◆ **Task brief**:
Wherever the string "utilizzare" appears in the listing, copy that line.

::::

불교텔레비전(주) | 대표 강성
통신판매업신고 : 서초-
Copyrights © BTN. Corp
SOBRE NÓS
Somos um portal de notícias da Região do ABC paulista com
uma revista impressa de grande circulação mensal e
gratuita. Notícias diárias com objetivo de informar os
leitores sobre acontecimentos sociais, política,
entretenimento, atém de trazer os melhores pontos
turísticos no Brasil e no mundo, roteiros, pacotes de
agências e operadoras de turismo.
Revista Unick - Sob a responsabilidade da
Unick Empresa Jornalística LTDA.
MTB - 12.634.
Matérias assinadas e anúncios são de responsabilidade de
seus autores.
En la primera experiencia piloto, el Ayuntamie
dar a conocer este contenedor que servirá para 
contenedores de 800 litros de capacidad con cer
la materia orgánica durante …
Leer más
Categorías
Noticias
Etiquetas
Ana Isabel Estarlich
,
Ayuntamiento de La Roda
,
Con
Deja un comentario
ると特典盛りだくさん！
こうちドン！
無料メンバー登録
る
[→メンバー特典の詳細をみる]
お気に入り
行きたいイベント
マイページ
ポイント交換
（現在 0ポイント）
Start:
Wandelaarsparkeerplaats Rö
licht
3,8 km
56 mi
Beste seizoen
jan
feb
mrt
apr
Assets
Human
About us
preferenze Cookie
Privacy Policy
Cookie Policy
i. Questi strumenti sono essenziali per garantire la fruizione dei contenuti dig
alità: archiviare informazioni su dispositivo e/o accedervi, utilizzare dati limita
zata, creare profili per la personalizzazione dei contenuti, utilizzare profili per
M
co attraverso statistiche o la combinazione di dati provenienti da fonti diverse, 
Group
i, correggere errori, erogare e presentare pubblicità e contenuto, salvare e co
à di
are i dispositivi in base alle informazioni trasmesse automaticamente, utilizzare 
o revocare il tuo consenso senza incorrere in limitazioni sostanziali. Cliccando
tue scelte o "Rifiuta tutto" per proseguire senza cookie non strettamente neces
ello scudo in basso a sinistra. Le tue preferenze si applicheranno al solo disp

::::

◆ **Result for this exercise**:
alità: archiviare informazioni su dispositivo e/o accedervi, utilizzare dati limita
zata, creare profili per la personalizzazione dei contenuti, utilizzare profili per
are i dispositivi in base alle informazioni trasmesse automaticamente, utilizzare 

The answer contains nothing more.